I did wonder how Hawk would react when he saw me. I was slightly surprised at how long it took him to come to my tent to see me. He was shocked to learn about Mike. I could have written to him as you suggested when it first happened, but now I'm here, I'm glad I waited to tell him face to face. You can probably guess how that conversation went.
You should see your son here, Uncle Dan. As the chief surgeon, he is the one who runs the outfit when it comes to surgery, gives the help and advice whenever needed and becomes everybody's kindly professor. In surgery and dealing with patients he is the complete professional; but off duty?
My first two days here were spent in the OR before I even got to see the inside of my quarters, but by the end of the same week, the fighting had moved away several miles away, and we found ourselves a unit of idlers. I was half expecting the result to be men getting themselves drunk at the officers' club, leading to fights and quarrels and all sorts of problems…just what anyone might expect. But not here at the 4077th!
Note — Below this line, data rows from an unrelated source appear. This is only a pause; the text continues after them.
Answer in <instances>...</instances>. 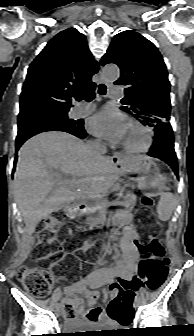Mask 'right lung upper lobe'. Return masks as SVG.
Wrapping results in <instances>:
<instances>
[{"label": "right lung upper lobe", "mask_w": 194, "mask_h": 336, "mask_svg": "<svg viewBox=\"0 0 194 336\" xmlns=\"http://www.w3.org/2000/svg\"><path fill=\"white\" fill-rule=\"evenodd\" d=\"M98 64L85 36L69 28L52 38L30 64L20 99L22 116L40 109H67L71 97L95 88Z\"/></svg>", "instance_id": "right-lung-upper-lobe-1"}]
</instances>
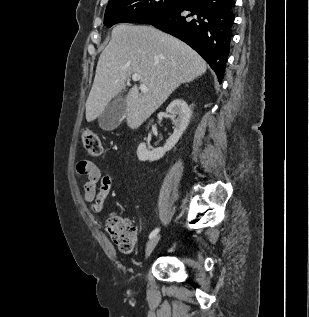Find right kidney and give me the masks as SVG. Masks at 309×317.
I'll return each instance as SVG.
<instances>
[{
    "instance_id": "obj_1",
    "label": "right kidney",
    "mask_w": 309,
    "mask_h": 317,
    "mask_svg": "<svg viewBox=\"0 0 309 317\" xmlns=\"http://www.w3.org/2000/svg\"><path fill=\"white\" fill-rule=\"evenodd\" d=\"M166 112L171 115L173 121V134L168 138L164 147L150 150L145 143H140L137 149V157L140 161H156L162 158L166 152L177 144L187 128L192 115L190 107L182 99L172 101L166 108Z\"/></svg>"
}]
</instances>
Hawkeye gets bored I think even more quickly than most; probably because he is a lot more intelligent than he lets on, and his mind needs to be continually active. He has found a brilliant way of dealing with his own boredom, and at the same time keeping the rest of the outfit from getting bored and starting to dwell on the terror of where we actually are and what could happen if the battle happened to squirt back in our direction again. I have heard stories from some of the nurses here about Hawkeye's pranks in the past, things he has arranged to keep everyone busy and diverted.
One time he apparently tried to set a world record by stuffing as many people as possible into a jeep! Everyone apparently had a lot of fun joining in, and I've even seen the photos to prove it!
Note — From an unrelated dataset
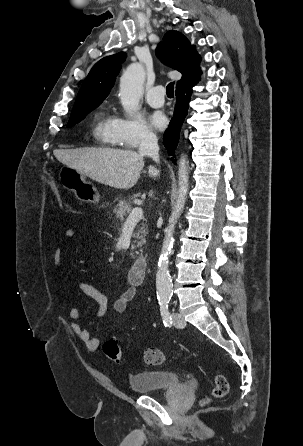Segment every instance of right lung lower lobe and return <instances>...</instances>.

Another time they tell me he glued Major Burns' boots to a couple of bedpans, and the Major was forced to spend three hours wearing them like that before he had time to un-glue them. That I would have liked to see!
This time the children at the local orphanage were invited over for a cook-out, with party games…the only stipulation being that every game had to partner one adult with one child. We had fun in the three-legged race, with adult/child partnerships. Most of the camp spent their time falling over and laughing fit to bust. The kids all had a great time. I was partnered with a four-year-old boy, and he was much better than I was. Every time I fell over he was urging me to hurry and get up again. Major Winchester and his little partner won the three-legged race; Corporal Klinger and the ten-year-old girl partnering him won the two-in-a-bag sack-race...the rest of us spent most of that race flat on our faces. I wonder if Klinger and Winchester were secretly practicing? Once the fun and games were over, the entire camp with all the kids packed into the mess tent to watch a movie. Someone had managed to get a copy of a Shirley Temple, and although the film was all in English, the kids were all glued to the screen. I have an idea that they had never experienced anything like that before.
All in all, it was a great day, and everyone, kids and M*A*S*H personnel alike all feel invigorated by it all. I would never have guessed when I left Maine that I would spend a day in a muddy Korean field frying sausages and bacon over a campfire, and competing in children's races. When we get home, perhaps we could organize something similar for the kids in our local orphanage?
Well, Uncle Dan, this was going to be a longer letter, but I've just had Klinger come by my tent to warn me that there will be the first of several waves of casualties arriving within twenty minutes, so I had better sign off and get myself over to Pre-op. It looks like we might be in for a long session, so I'll include this letter with the next packet, and I'll write again as soon as I can.